Prompt
Below, find the line containing "mere om begge dele ved at besøge hjemmesiden" and the line containing "Tableau를 사용하여 GDPR 및 FCA 표준 준수를 추적하는 규"; reproduce exactly those two and every line between them, omitting pictures.

[Opening Data listing section]

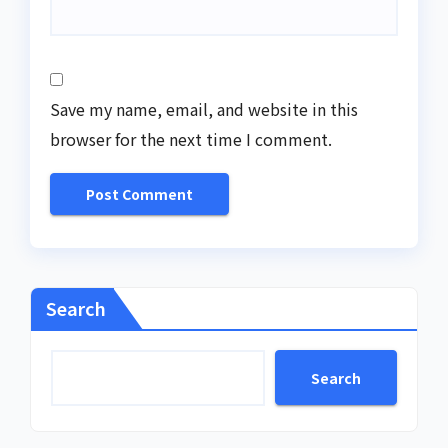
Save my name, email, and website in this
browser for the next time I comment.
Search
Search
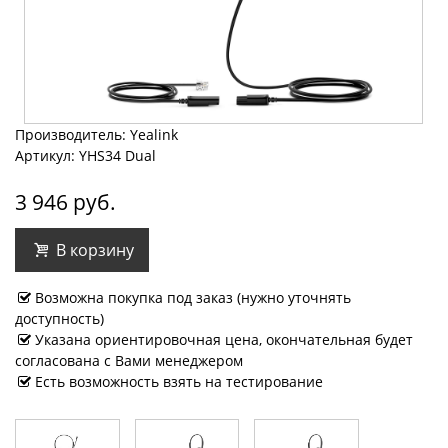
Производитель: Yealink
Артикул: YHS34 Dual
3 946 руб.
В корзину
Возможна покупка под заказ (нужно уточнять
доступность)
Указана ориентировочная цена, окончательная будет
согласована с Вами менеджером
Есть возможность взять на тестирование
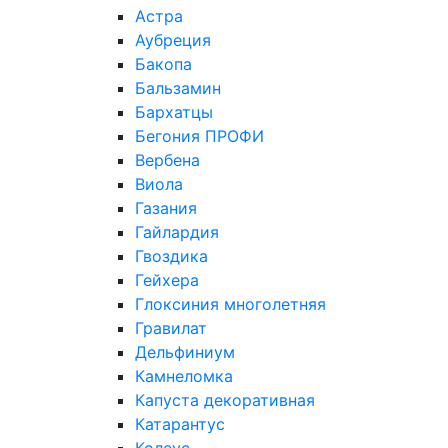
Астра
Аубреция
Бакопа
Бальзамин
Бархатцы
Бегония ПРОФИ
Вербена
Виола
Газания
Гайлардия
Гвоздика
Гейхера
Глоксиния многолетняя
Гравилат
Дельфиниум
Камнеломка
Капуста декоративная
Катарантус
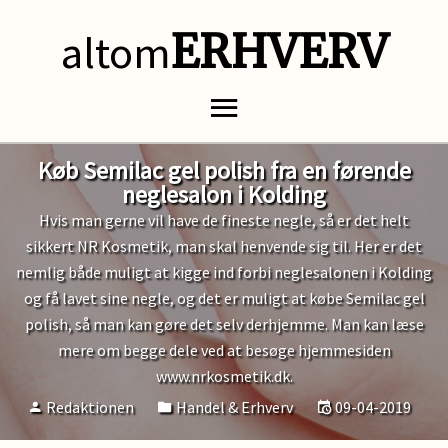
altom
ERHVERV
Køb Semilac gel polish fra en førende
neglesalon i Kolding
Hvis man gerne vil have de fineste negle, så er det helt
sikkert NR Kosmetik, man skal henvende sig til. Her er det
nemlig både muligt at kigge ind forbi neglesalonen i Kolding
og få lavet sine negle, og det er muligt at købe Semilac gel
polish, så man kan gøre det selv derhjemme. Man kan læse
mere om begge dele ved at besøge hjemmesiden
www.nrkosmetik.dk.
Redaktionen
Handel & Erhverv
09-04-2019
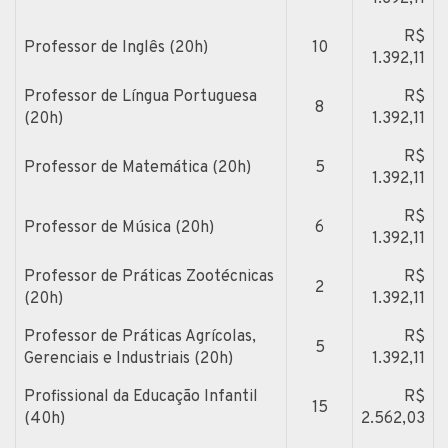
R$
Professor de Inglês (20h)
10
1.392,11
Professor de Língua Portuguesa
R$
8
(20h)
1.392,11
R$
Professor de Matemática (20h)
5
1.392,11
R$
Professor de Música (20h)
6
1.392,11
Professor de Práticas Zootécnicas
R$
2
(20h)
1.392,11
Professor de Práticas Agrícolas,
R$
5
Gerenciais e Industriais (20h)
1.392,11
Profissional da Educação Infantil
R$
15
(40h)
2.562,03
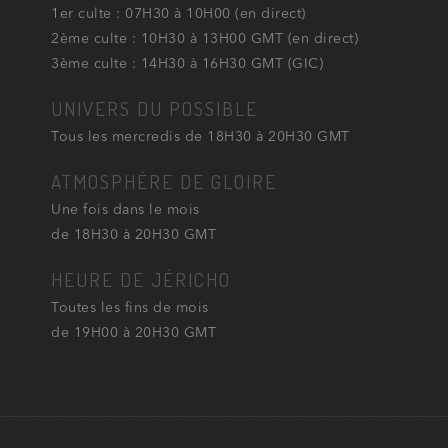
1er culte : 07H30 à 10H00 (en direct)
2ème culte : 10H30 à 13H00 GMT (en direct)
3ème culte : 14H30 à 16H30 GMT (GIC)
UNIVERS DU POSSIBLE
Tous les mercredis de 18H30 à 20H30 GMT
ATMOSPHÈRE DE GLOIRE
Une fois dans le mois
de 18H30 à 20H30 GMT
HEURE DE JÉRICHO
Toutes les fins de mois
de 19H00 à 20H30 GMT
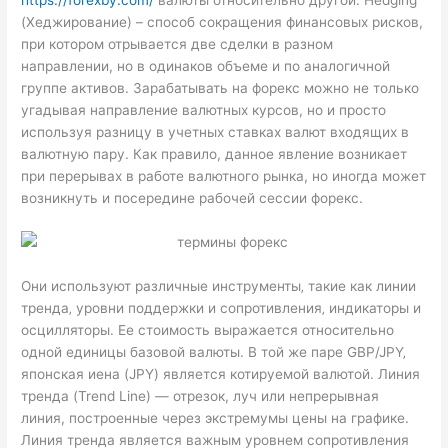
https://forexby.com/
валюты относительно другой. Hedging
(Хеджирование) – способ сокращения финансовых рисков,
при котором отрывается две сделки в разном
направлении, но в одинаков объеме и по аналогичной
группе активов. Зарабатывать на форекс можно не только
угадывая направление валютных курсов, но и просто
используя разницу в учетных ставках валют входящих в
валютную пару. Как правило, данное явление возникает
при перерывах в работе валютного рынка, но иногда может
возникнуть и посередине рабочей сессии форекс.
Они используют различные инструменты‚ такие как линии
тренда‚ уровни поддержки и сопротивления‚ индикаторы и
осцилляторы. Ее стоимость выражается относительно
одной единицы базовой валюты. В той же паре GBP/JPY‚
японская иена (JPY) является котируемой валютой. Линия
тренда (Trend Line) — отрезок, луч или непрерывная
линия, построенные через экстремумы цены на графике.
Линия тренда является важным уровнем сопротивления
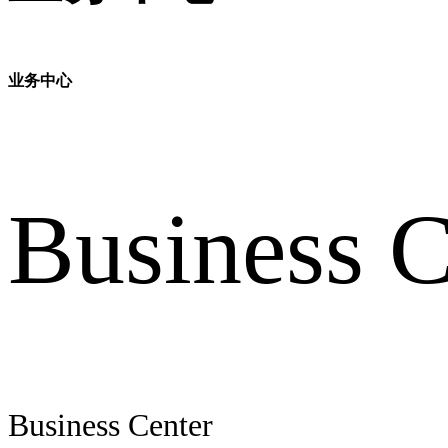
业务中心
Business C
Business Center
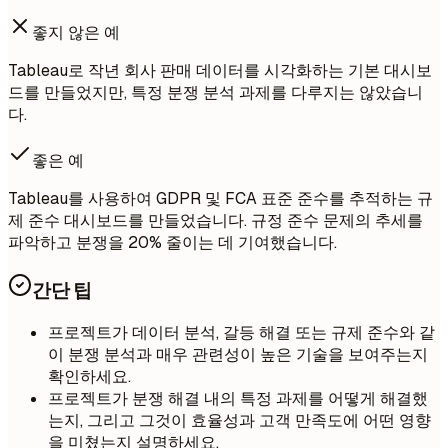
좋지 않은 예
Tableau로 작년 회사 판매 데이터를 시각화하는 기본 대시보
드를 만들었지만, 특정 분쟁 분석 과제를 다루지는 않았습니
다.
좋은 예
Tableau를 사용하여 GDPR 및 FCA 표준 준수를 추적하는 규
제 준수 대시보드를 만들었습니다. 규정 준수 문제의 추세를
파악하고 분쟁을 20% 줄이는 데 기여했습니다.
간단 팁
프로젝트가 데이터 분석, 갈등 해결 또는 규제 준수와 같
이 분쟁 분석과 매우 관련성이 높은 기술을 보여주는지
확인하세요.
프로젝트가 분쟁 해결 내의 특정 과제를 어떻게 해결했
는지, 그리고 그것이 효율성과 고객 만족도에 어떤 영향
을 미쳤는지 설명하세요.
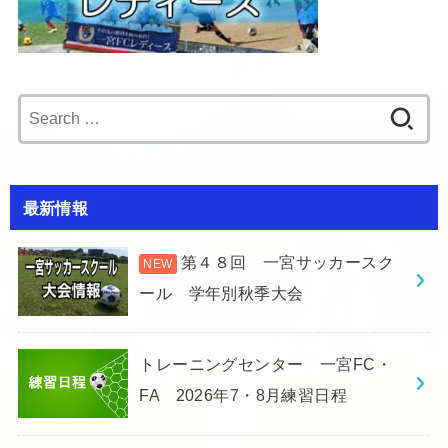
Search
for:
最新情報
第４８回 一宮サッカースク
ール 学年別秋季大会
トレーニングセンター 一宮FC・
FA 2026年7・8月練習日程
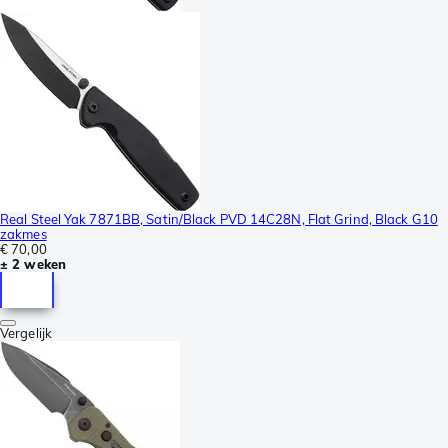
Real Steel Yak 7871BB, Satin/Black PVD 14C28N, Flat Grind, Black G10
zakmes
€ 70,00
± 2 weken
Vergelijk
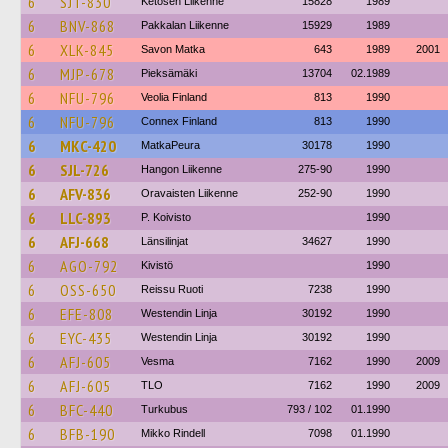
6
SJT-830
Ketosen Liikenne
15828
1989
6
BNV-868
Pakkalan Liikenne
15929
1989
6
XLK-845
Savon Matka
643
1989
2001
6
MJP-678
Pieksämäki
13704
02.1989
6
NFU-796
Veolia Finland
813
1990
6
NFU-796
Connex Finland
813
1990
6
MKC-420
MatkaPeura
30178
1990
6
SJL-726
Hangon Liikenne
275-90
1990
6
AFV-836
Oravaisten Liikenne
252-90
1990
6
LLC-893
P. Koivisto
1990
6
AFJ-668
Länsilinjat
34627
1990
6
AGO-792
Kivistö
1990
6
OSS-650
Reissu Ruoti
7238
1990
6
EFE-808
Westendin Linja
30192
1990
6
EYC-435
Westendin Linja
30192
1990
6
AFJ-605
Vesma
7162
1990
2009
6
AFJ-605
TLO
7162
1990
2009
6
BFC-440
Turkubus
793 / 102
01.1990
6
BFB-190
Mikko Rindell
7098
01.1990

[Closing Data listing section]

Exercise solution
mere om begge dele ved at besøge hjemmesiden
www.nrkosmetik.dk.
Redaktionen
Handel & Erhverv
09-04-2019
R$
Professor de Inglês (20h)
10
1.392,11
Professor de Língua Portuguesa
R$
8
(20h)
1.392,11
R$
Professor de Matemática (20h)
5
1.392,11
R$
Professor de Música (20h)
6
1.392,11
Professor de Práticas Zootécnicas
R$
2
(20h)
1.392,11
Professor de Práticas Agrícolas,
R$
5
Gerenciais e Industriais (20h)
1.392,11
Profissional da Educação Infantil
R$
15
(40h)
2.562,03
1er culte : 07H30 à 10H00 (en direct)
2ème culte : 10H30 à 13H00 GMT (en direct)
3ème culte : 14H30 à 16H30 GMT (GIC)
UNIVERS DU POSSIBLE
Tous les mercredis de 18H30 à 20H30 GMT
ATMOSPHÈRE DE GLOIRE
Une fois dans le mois
de 18H30 à 20H30 GMT
HEURE DE JÉRICHO
Toutes les fins de mois
de 19H00 à 20H30 GMT
https://forexby.com/
валюты относительно другой. Hedging
(Хеджирование) – способ сокращения финансовых рисков,
при котором отрывается две сделки в разном
направлении, но в одинаков объеме и по аналогичной
группе активов. Зарабатывать на форекс можно не только
угадывая направление валютных курсов, но и просто
используя разницу в учетных ставках валют входящих в
валютную пару. Как правило, данное явление возникает
при перерывах в работе валютного рынка, но иногда может
возникнуть и посередине рабочей сессии форекс.
Они используют различные инструменты‚ такие как линии
тренда‚ уровни поддержки и сопротивления‚ индикаторы и
осцилляторы. Ее стоимость выражается относительно
одной единицы базовой валюты. В той же паре GBP/JPY‚
японская иена (JPY) является котируемой валютой. Линия
тренда (Trend Line) — отрезок, луч или непрерывная
линия, построенные через экстремумы цены на графике.
Линия тренда является важным уровнем сопротивления
业务中心
Business C
Business Center
좋지 않은 예
Tableau로 작년 회사 판매 데이터를 시각화하는 기본 대시보
드를 만들었지만, 특정 분쟁 분석 과제를 다루지는 않았습니
다.
좋은 예
Tableau를 사용하여 GDPR 및 FCA 표준 준수를 추적하는 규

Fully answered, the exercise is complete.